As someone deeply involved with data manipulation and analysis, I’ve always been intrigued by the nuances of data types, especially within tools like Power Query. It’s fascinating to see how different platforms handle the underlying structure of our data. Today, I want to share some observations about integer data types in Dataflows Gen2 within Microsoft Fabric, building on my explorations in Power Query.
In Power Query, those of us working with data transformations are familiar with the concept of data types. When dealing with numbers, particularly integers, Power Query offers types like Int8.Type, Int16.Type, Int32.Type, and Int64.Type. While the menus often simply display “(Whole Number)”, Power Query internally defaults to Int64.Type. This default ensures a wide range of values can be accommodated, both positive and negative.
To illustrate this, let’s consider an example using Int8.Type, which has a value range from -127 to +127. If we attempt to input a value outside this range, like 128, Power Query’s behavior becomes apparent.
let Source = #table( type table [Int8 = Int8.Type], List.Transform({-127..128}, each {_}) ) in Source
When this code is executed across Power Query hosts like Excel or Power BI, you’ll notice that while 256 rows are processed, one error is flagged. This error occurs because the 256th row (containing the value 128) exceeds the allowable limit for an 8-bit integer. Interestingly, Power Query still creates the row in the table object, but populates it with an empty value, as indicated by the icon in the interface.
Power Query showing an error when a value exceeds the Int8.Type range
Now, let’s shift our focus to Dataflows Gen2 in Microsoft Fabric. A key difference here is the storage format: Dataflows Gen2 outputs data in Delta format (Parquet). This brings in a different set of data types, notably IntegerType() and LongType(). This led me to investigate how Dataflows Gen2 handles these types. My main question was: “Will Dataflows Gen2 intelligently utilize IntegerType for 32-bit or smaller integers, or will it default to LongType for all integer columns?”
To test this, I created a simple Dataflows Gen2 query with columns defined for each integer type: Int8, Int16, Int32, and Int64, and inserted a sample row of data.

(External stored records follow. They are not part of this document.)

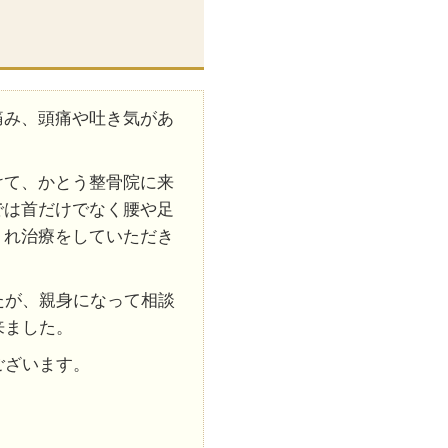
痛み、頭痛や吐き気があ
けて、かとう整骨院に来
では首だけでなく腰や足
くれ治療をしていただき
たが、親身になって相談
来ました。
ございます。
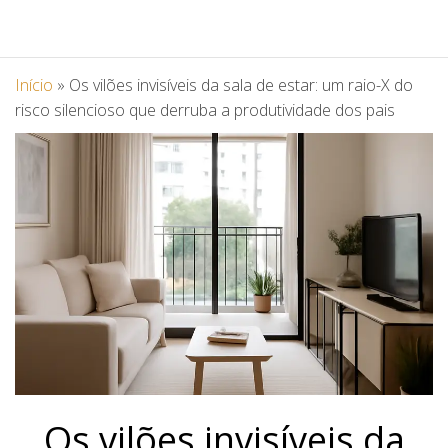
Início
»
Os vilões invisíveis da sala de estar: um raio-X do
risco silencioso que derruba a produtividade dos pais
Os vilões invisíveis da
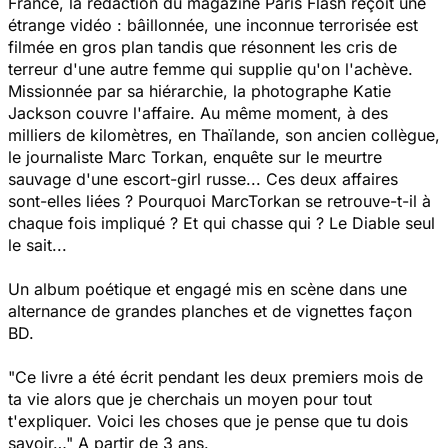
France, la rédaction du magazine Paris Flash reçoit une
étrange vidéo : bâillonnée, une inconnue terrorisée est
filmée en gros plan tandis que résonnent les cris de
terreur d'une autre femme qui supplie qu'on l'achève.
Missionnée par sa hiérarchie, la photographe Katie
Jackson couvre l'affaire. Au même moment, à des
milliers de kilomètres, en Thaïlande, son ancien collègue,
le journaliste Marc Torkan, enquête sur le meurtre
sauvage d'une escort-girl russe... Ces deux affaires
sont-elles liées ? Pourquoi MarcTorkan se retrouve-t-il à
chaque fois impliqué ? Et qui chasse qui ? Le Diable seul
le sait...
Un album poétique et engagé mis en scène dans une
alternance de grandes planches et de vignettes façon
BD.
"Ce livre a été écrit pendant les deux premiers mois de
ta vie alors que je cherchais un moyen pour tout
t'expliquer. Voici les choses que je pense que tu dois
savoir…" A partir de 3 ans.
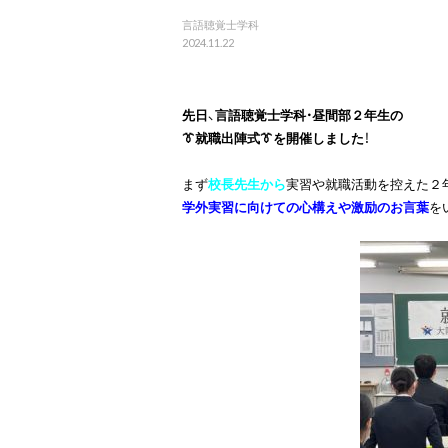
言語聴覚士学科
2024.11.22
先日、言語聴覚士学科・昼間部２年生の

👔就職出陣式👔を開催しました！
まず
校長先生から
学外実習に向けての心構えや激励のお言葉
を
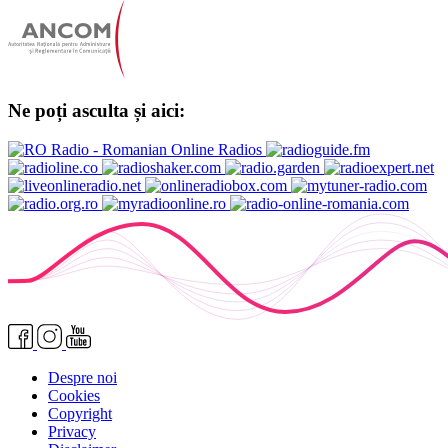
Ne poți asculta și aici:
Despre noi
Cookies
Copyright
Privacy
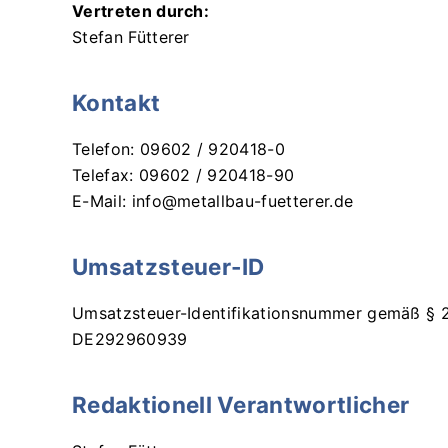
Vertreten durch:
Stefan Fütterer
Kontakt
Telefon: 09602 / 920418-0
Telefax: 09602 / 920418-90
E-Mail: info@metallbau-fuetterer.de
Umsatzsteuer-ID
Umsatzsteuer-Identifikationsnummer gemäß § 
DE292960939
Redaktionell Verantwortlicher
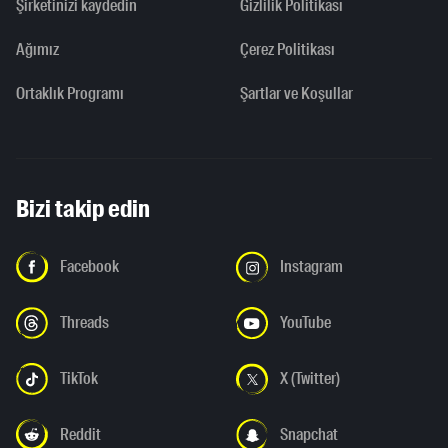
Şirketinizi kaydedin
Gizlilik Politikası
Ağımız
Çerez Politikası
Ortaklık Programı
Şartlar ve Koşullar
Bizi takip edin
Facebook
Instagram
Threads
YouTube
TikTok
X (Twitter)
Reddit
Snapchat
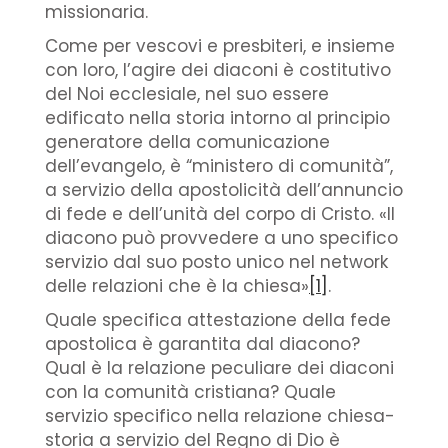
missionaria.
Come per vescovi e presbiteri, e insieme
con loro, l’agire dei diaconi è costitutivo
del Noi ecclesiale, nel suo essere
edificato nella storia intorno al principio
generatore della comunicazione
dell’evangelo, è “ministero di comunità”,
a servizio della apostolicità dell’annuncio
di fede e dell’unità del corpo di Cristo. «Il
diacono può provvedere a uno specifico
servizio dal suo posto unico nel network
delle relazioni che è la chiesa»
[1]
.
Quale specifica attestazione della fede
apostolica è garantita dal diacono?
Qual è la relazione peculiare dei diaconi
con la comunità cristiana? Quale
servizio specifico nella relazione chiesa-
storia a servizio del Regno di Dio è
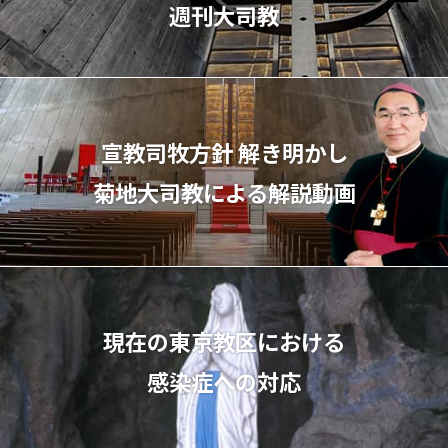
週刊大司教
宣教司牧⽅針 解き明かし
菊地⼤司教による解説動画
現在の東京教区における
感染症への対応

let Source = #table( type table [Int8 = Int8.Type, Int16 = Int16.Type, Int32.Type, Int64.Type], {{1, 100, 1000, 1000000}} ) in Source
By examining the schema of the resulting Delta table using a notebook and the df.schema
operation, the answer became clear. Dataflows Gen2, in this scenario, stored all integer columns as LongType(). This means that even when smaller integer types are specified in the Power Query definition, the underlying Delta table utilizes LongType, capable of handling a much larger range of integer values.
While this behavior might seem like an over-provisioning of data types, it ensures maximum compatibility and prevents potential overflow issues. As noted by experts and discussed in articles like this one on PySpark data types, there are performance and optimization implications to consider when choosing data types in distributed data processing environments. Understanding how Dataflows Gen2 defaults to LongType is crucial for anyone designing data solutions on Microsoft Fabric.
In conclusion, while Power Query provides a range of integer type options, Dataflows Gen2, leveraging Delta format, appears to default to LongType for integer storage. This is an important characteristic to be aware of when building data pipelines and considering the long-term performance and efficiency of your Microsoft Fabric solutions.